--- Input material ---

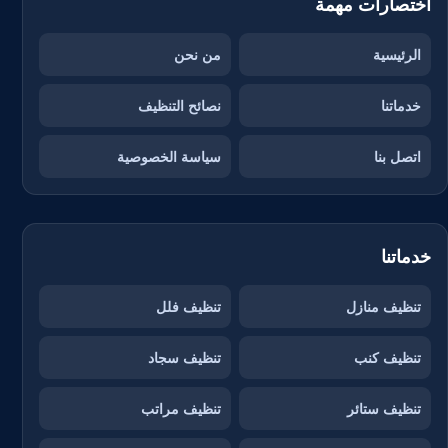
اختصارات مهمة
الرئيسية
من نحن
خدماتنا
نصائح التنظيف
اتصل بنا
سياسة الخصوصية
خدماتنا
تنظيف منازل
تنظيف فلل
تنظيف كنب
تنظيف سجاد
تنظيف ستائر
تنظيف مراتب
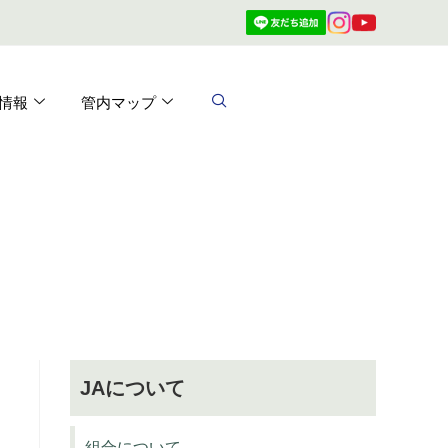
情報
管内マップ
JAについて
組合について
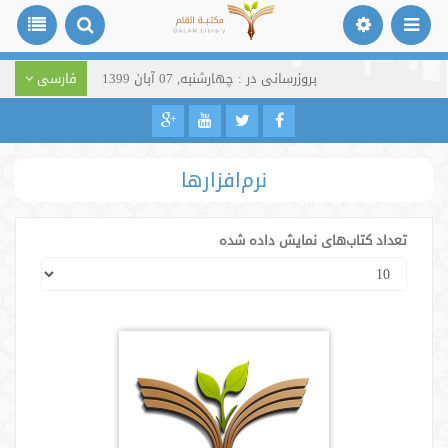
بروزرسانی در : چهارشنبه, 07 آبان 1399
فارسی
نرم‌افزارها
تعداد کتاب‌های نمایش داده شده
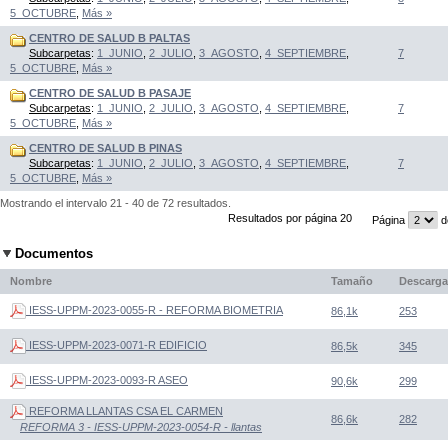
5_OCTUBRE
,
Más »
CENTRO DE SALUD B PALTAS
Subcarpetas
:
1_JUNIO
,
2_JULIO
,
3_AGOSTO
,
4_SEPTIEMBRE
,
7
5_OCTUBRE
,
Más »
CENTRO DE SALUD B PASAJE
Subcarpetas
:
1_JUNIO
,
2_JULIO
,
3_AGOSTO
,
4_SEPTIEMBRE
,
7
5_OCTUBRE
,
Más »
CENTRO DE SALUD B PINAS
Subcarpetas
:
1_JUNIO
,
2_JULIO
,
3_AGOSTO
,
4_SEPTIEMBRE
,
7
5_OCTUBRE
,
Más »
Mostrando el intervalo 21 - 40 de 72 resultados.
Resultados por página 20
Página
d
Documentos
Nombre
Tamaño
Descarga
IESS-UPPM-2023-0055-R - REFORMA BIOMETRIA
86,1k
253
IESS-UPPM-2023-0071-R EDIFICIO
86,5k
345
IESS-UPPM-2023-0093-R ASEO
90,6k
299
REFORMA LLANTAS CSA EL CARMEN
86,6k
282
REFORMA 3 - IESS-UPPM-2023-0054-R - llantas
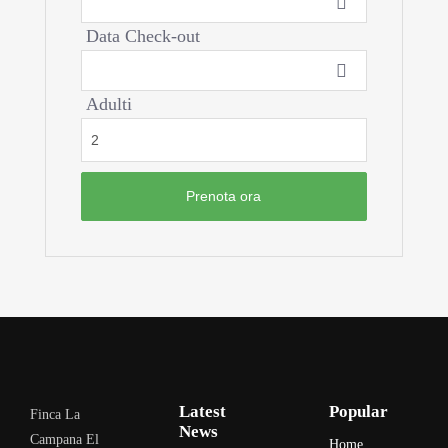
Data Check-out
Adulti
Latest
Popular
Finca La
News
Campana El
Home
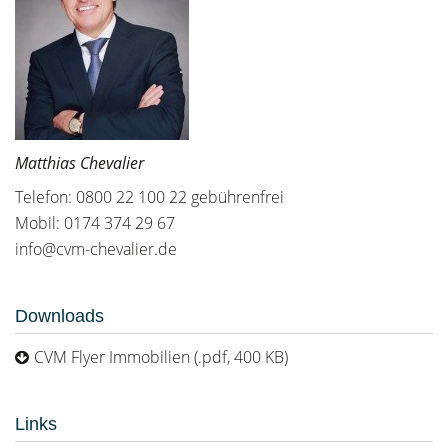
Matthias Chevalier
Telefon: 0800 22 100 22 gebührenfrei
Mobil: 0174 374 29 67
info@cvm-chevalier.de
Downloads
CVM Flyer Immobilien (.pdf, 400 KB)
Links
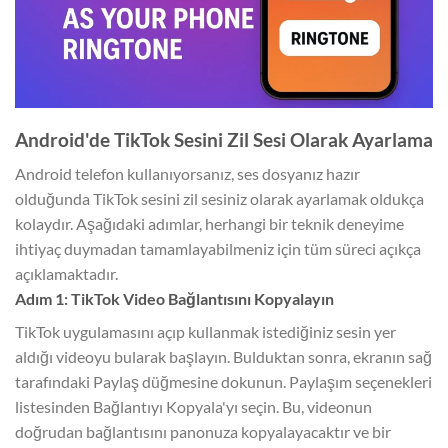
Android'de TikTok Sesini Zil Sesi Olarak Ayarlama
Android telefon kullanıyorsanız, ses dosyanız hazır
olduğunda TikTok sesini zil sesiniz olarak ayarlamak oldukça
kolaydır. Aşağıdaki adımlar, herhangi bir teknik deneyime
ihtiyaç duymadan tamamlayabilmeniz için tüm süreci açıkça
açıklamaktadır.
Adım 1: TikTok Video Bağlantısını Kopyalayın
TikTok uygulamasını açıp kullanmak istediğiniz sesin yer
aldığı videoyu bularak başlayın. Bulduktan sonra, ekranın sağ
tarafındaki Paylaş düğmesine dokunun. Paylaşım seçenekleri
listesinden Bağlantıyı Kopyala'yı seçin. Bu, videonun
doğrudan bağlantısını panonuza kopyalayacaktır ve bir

---

▸ **Task brief**
Where a line in the entries holds the word "TikTok", copy that line.

▸ **Problem solution**
Android'de TikTok Sesini Zil Sesi Olarak Ayarlama
olduğunda TikTok sesini zil sesiniz olarak ayarlamak oldukça
Adım 1: TikTok Video Bağlantısını Kopyalayın
TikTok uygulamasını açıp kullanmak istediğiniz sesin yer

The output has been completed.